WHAT THE TASK ASKS » Print the entries exactly; skip the pictures.

[Records from a dataset]
====================

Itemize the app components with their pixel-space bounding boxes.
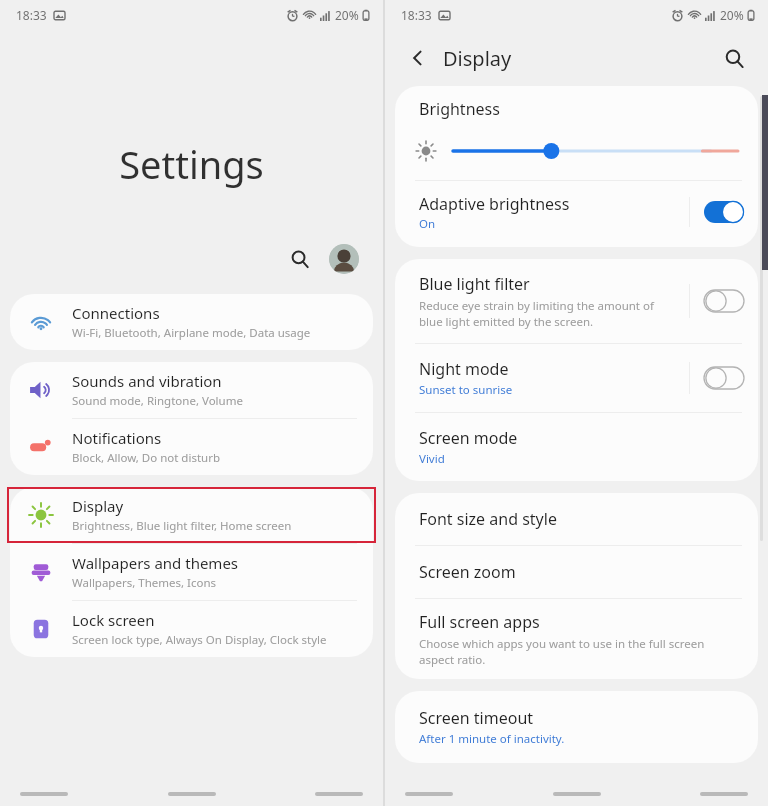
staticText: Block, Allow, Do not disturb bbox=[72, 450, 220, 466]
button[interactable]: Lock screen bbox=[10, 601, 373, 657]
staticText: Vivid bbox=[419, 451, 445, 467]
staticText: Lock screen bbox=[72, 610, 155, 630]
staticText: Choose which apps you want to use in the… bbox=[419, 636, 705, 667]
staticText: Settings bbox=[0, 138, 383, 190]
staticText: Night mode bbox=[419, 358, 509, 380]
staticText: On bbox=[419, 216, 436, 232]
button[interactable] bbox=[415, 134, 738, 168]
button[interactable]: Night mode bbox=[395, 344, 758, 412]
button[interactable]: Account bbox=[329, 244, 359, 274]
button[interactable] bbox=[704, 201, 744, 223]
staticText: Full screen apps bbox=[419, 611, 540, 633]
button[interactable]: Display bbox=[10, 487, 373, 543]
staticText: Brightness, Blue light filter, Home scre… bbox=[72, 518, 292, 534]
staticText: Screen timeout bbox=[419, 707, 534, 729]
button[interactable]: Connections bbox=[10, 294, 373, 350]
staticText: Adaptive brightness bbox=[419, 193, 570, 215]
staticText: Screen zoom bbox=[419, 561, 516, 583]
staticText: 18:33 bbox=[16, 7, 47, 23]
button[interactable]: Screen zoom bbox=[395, 546, 758, 598]
staticText: Wi-Fi, Bluetooth, Airplane mode, Data us… bbox=[72, 325, 311, 341]
staticText: Display bbox=[72, 496, 124, 516]
staticText: Connections bbox=[72, 303, 160, 323]
button[interactable] bbox=[704, 367, 744, 389]
button[interactable]: Font size and style bbox=[395, 493, 758, 545]
staticText: Sounds and vibration bbox=[72, 371, 222, 391]
staticText: Brightness bbox=[419, 98, 500, 120]
button[interactable]: Adaptive brightness bbox=[395, 181, 758, 243]
button[interactable]: Search settings bbox=[283, 242, 317, 276]
staticText: Wallpapers, Themes, Icons bbox=[72, 575, 217, 591]
button[interactable] bbox=[704, 290, 744, 312]
button[interactable]: Search bbox=[718, 42, 750, 74]
staticText: Font size and style bbox=[419, 508, 557, 530]
button[interactable]: Screen mode bbox=[395, 413, 758, 481]
button[interactable]: Sounds and vibration bbox=[10, 362, 373, 418]
button[interactable]: Screen timeout bbox=[395, 691, 758, 763]
staticText: Notifications bbox=[72, 428, 162, 448]
button[interactable]: Notifications bbox=[10, 419, 373, 475]
staticText: Screen mode bbox=[419, 427, 518, 449]
staticText: 20% bbox=[720, 7, 744, 23]
staticText: Blue light filter bbox=[419, 273, 530, 295]
staticText: Reduce eye strain by limiting the amount… bbox=[419, 298, 654, 329]
staticText: After 1 minute of inactivity. bbox=[419, 731, 565, 747]
button[interactable]: Wallpapers and themes bbox=[10, 544, 373, 600]
staticText: Display bbox=[443, 45, 512, 72]
button[interactable]: Blue light filter bbox=[395, 259, 758, 343]
staticText: 20% bbox=[335, 7, 359, 23]
staticText: Screen lock type, Always On Display, Clo… bbox=[72, 632, 327, 648]
staticText: 18:33 bbox=[401, 7, 432, 23]
staticText: Wallpapers and themes bbox=[72, 553, 239, 573]
staticText: Sound mode, Ringtone, Volume bbox=[72, 393, 243, 409]
button[interactable]: Back bbox=[403, 43, 433, 73]
button[interactable]: Full screen apps bbox=[395, 599, 758, 679]
staticText: Sunset to sunrise bbox=[419, 382, 513, 398]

====================

EXPECTED OUTPUT »
Itemize the app components with their pixel-space bounding boxes.
staticText: Block, Allow, Do not disturb bbox=[72, 450, 220, 466]
button[interactable]: Lock screen bbox=[10, 601, 373, 657]
staticText: Vivid bbox=[419, 451, 445, 467]
staticText: Lock screen bbox=[72, 610, 155, 630]
staticText: Choose which apps you want to use in the… bbox=[419, 636, 705, 667]
staticText: Settings bbox=[0, 138, 383, 190]
staticText: Night mode bbox=[419, 358, 509, 380]
staticText: On bbox=[419, 216, 436, 232]
button[interactable] bbox=[415, 134, 738, 168]
button[interactable]: Night mode bbox=[395, 344, 758, 412]
button[interactable]: Account bbox=[329, 244, 359, 274]
button[interactable] bbox=[704, 201, 744, 223]
staticText: Full screen apps bbox=[419, 611, 540, 633]
button[interactable]: Display bbox=[10, 487, 373, 543]
staticText: Brightness, Blue light filter, Home scre… bbox=[72, 518, 292, 534]
staticText: Screen timeout bbox=[419, 707, 534, 729]
button[interactable]: Connections bbox=[10, 294, 373, 350]
staticText: Adaptive brightness bbox=[419, 193, 570, 215]
staticText: Screen zoom bbox=[419, 561, 516, 583]
staticText: 18:33 bbox=[16, 7, 47, 23]
button[interactable]: Screen zoom bbox=[395, 546, 758, 598]
staticText: Wi-Fi, Bluetooth, Airplane mode, Data us… bbox=[72, 325, 311, 341]
staticText: Display bbox=[72, 496, 124, 516]
staticText: Connections bbox=[72, 303, 160, 323]
button[interactable] bbox=[704, 367, 744, 389]
button[interactable]: Font size and style bbox=[395, 493, 758, 545]
staticText: Sounds and vibration bbox=[72, 371, 222, 391]
staticText: Brightness bbox=[419, 98, 500, 120]
button[interactable]: Adaptive brightness bbox=[395, 181, 758, 243]
button[interactable]: Search settings bbox=[283, 242, 317, 276]
staticText: Wallpapers, Themes, Icons bbox=[72, 575, 217, 591]
button[interactable] bbox=[704, 290, 744, 312]
button[interactable]: Search bbox=[718, 42, 750, 74]
staticText: Font size and style bbox=[419, 508, 557, 530]
button[interactable]: Screen mode bbox=[395, 413, 758, 481]
button[interactable]: Sounds and vibration bbox=[10, 362, 373, 418]
button[interactable]: Screen timeout bbox=[395, 691, 758, 763]
staticText: Notifications bbox=[72, 428, 162, 448]
button[interactable]: Notifications bbox=[10, 419, 373, 475]
staticText: Screen mode bbox=[419, 427, 518, 449]
staticText: 20% bbox=[720, 7, 744, 23]
staticText: Blue light filter bbox=[419, 273, 530, 295]
staticText: Reduce eye strain by limiting the amount… bbox=[419, 298, 654, 329]
staticText: After 1 minute of inactivity. bbox=[419, 731, 565, 747]
button[interactable]: Wallpapers and themes bbox=[10, 544, 373, 600]
staticText: Display bbox=[443, 45, 512, 72]
button[interactable]: Blue light filter bbox=[395, 259, 758, 343]
staticText: 20% bbox=[335, 7, 359, 23]
staticText: Screen lock type, Always On Display, Clo… bbox=[72, 632, 327, 648]
staticText: 18:33 bbox=[401, 7, 432, 23]
staticText: Wallpapers and themes bbox=[72, 553, 239, 573]
staticText: Sound mode, Ringtone, Volume bbox=[72, 393, 243, 409]
button[interactable]: Back bbox=[403, 43, 433, 73]
button[interactable]: Full screen apps bbox=[395, 599, 758, 679]
staticText: Sunset to sunrise bbox=[419, 382, 513, 398]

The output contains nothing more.